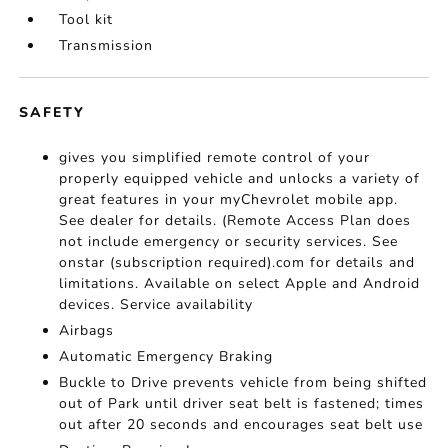
Tool kit
Transmission
SAFETY
gives you simplified remote control of your
properly equipped vehicle and unlocks a variety of
great features in your myChevrolet mobile app.
See dealer for details. (Remote Access Plan does
not include emergency or security services. See
onstar (subscription required).com for details and
limitations. Available on select Apple and Android
devices. Service availability
Airbags
Automatic Emergency Braking
Buckle to Drive prevents vehicle from being shifted
out of Park until driver seat belt is fastened; times
out after 20 seconds and encourages seat belt use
***
**REQUIREMENT:**
Copy each line in the data that holds the word "vehicle".

**OUTPUT OF THE TASK:**
properly equipped vehicle and unlocks a variety of
Buckle to Drive prevents vehicle from being shifted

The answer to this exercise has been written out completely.